Devant le bâtiment Burkina, du Conseil de l’entente, Luc Damiba, secrétaire général du comité du mémorial Thomas Sankara, repense au fil des événements : « C’est juste là où se trouvent les fleurs qu’on l’a abattu. Avec les témoins, les survivants, avec la reconstitution judiciaire, on sait exactement ce qui s’est passé ici. Donc, pour nous, c’est très important que dans la salle d’audience, on dise ce qui s’est passé exactement ici, on a envie de savoir la vérité. On ne peut pas rater ce projet. »

Paul Dipama est le cousin de Frédéric Kiemdé, tué aux côtés de Thomas Sankara. Ce n’est que le lendemain des événements, sans une explication, qu’il découvre la tombe de son proche : « Je me suis rendu au cimetière de Dagnoen où j’ai vu une feuille avec un morceau de bois piqué sur la tombe avec son nom. Il y avait les mouches sur les tombes… Vraiment, ce n’était pas du tout beau à voir ! On ne comprenait rien. Depuis lors, je n’ai jamais, jamais, eu la vérité, on n’a jamais su ce qui s’est passé. »

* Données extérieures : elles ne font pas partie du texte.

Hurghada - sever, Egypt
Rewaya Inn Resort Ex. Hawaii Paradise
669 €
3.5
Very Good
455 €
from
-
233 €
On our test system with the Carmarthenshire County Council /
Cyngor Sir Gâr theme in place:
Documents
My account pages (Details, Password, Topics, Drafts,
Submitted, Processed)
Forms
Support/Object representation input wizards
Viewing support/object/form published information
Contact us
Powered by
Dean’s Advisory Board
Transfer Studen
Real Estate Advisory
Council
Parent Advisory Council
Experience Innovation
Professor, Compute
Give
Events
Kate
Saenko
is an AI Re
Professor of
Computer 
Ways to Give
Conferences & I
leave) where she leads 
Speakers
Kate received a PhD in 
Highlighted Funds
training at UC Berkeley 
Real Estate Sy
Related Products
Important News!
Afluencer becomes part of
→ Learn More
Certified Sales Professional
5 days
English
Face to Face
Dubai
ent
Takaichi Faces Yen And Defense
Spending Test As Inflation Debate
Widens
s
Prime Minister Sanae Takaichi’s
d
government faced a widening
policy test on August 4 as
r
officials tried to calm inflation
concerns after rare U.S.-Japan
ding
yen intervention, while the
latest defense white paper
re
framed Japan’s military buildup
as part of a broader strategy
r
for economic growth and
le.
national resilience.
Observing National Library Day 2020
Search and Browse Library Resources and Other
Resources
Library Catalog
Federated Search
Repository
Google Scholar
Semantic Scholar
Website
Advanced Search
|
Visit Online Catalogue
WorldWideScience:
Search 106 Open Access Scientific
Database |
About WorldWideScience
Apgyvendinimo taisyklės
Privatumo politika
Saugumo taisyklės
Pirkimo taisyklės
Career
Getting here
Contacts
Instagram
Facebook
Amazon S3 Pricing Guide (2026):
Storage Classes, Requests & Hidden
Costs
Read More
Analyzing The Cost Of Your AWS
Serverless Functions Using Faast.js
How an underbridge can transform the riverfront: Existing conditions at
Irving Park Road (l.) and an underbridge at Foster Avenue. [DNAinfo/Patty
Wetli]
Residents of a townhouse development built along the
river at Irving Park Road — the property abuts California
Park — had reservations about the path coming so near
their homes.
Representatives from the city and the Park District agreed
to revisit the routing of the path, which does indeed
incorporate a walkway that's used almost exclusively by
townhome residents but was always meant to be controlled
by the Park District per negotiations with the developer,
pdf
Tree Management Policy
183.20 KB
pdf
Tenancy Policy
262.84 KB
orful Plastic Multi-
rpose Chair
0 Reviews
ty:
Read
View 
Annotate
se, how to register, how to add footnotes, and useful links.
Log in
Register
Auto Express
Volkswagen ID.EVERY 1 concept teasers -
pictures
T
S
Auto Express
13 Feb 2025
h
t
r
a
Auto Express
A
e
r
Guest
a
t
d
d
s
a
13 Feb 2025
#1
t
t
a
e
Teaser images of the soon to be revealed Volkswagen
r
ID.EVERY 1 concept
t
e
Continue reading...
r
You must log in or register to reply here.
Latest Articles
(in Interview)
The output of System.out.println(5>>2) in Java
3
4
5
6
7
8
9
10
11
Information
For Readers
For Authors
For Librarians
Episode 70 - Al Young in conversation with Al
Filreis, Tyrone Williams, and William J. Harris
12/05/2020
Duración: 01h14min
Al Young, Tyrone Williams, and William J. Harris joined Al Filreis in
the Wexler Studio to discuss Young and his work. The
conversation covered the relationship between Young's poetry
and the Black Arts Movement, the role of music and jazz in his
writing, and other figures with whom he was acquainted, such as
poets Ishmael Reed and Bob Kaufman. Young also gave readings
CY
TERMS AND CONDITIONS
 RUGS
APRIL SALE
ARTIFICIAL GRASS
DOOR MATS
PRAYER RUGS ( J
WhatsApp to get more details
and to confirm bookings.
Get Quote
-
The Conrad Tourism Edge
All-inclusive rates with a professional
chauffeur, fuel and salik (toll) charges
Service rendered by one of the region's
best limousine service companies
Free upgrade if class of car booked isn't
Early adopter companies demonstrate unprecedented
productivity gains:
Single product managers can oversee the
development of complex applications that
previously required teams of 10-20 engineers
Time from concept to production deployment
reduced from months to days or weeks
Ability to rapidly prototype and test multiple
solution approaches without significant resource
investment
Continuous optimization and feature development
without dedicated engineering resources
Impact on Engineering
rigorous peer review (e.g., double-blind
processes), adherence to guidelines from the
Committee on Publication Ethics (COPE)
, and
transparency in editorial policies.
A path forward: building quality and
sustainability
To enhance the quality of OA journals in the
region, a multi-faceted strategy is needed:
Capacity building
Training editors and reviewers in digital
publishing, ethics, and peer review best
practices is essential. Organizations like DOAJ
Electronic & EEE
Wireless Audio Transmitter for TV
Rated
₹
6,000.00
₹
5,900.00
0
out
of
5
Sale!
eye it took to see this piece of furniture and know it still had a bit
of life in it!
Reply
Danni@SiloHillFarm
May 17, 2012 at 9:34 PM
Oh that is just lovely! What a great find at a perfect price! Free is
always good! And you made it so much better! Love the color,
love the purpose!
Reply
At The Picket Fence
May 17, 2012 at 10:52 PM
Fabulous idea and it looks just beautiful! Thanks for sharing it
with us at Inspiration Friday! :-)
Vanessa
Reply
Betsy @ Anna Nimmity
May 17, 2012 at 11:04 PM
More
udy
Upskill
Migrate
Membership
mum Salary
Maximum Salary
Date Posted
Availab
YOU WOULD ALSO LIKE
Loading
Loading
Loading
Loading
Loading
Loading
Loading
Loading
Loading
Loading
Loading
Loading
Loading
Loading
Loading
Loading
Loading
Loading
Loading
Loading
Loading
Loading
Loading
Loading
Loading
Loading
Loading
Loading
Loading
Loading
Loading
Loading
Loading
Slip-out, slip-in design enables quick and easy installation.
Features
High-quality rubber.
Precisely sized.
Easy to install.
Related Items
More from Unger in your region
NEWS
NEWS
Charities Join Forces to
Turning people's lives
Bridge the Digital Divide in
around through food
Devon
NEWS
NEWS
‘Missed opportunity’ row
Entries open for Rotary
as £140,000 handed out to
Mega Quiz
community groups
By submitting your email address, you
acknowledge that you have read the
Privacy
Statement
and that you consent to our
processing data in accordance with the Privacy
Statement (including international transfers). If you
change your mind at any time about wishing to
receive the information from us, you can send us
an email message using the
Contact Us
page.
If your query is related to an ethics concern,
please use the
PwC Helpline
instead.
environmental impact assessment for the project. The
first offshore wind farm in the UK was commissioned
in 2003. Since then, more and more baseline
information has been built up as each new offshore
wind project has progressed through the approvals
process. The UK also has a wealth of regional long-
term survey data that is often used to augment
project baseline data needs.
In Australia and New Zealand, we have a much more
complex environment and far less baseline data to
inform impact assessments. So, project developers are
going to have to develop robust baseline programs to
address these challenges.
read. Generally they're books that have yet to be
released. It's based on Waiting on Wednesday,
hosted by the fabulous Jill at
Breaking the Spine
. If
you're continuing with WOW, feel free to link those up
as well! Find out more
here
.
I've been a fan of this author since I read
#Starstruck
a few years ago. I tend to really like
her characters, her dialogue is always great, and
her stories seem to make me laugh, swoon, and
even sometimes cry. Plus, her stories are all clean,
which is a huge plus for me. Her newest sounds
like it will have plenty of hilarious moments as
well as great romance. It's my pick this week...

Les « orphelins de Sankara »

Stanislas Damiba est à Cuba le 15 octobre où 600 adolescents comme lui y avaient été envoyés pour étudier. À son retour, le Burkina n’est plus le même et, aujourd’hui, Stanislas veut comprendre : « Nous sommes les orphelins de Sankara, les étudiants formés à l’époque pour bâtir le pays. Sankara comptait sur nous, il nous l’avait dit. Pour nous, il faut que la vérité soit dite et justice soit faite à Thomas Sankara, parce que nous sommes les ayants droit de cette révolution depuis près de trente-quatre ans. »

Le procès permettra d’entendre les douze accusés présents et une soixantaine de témoins.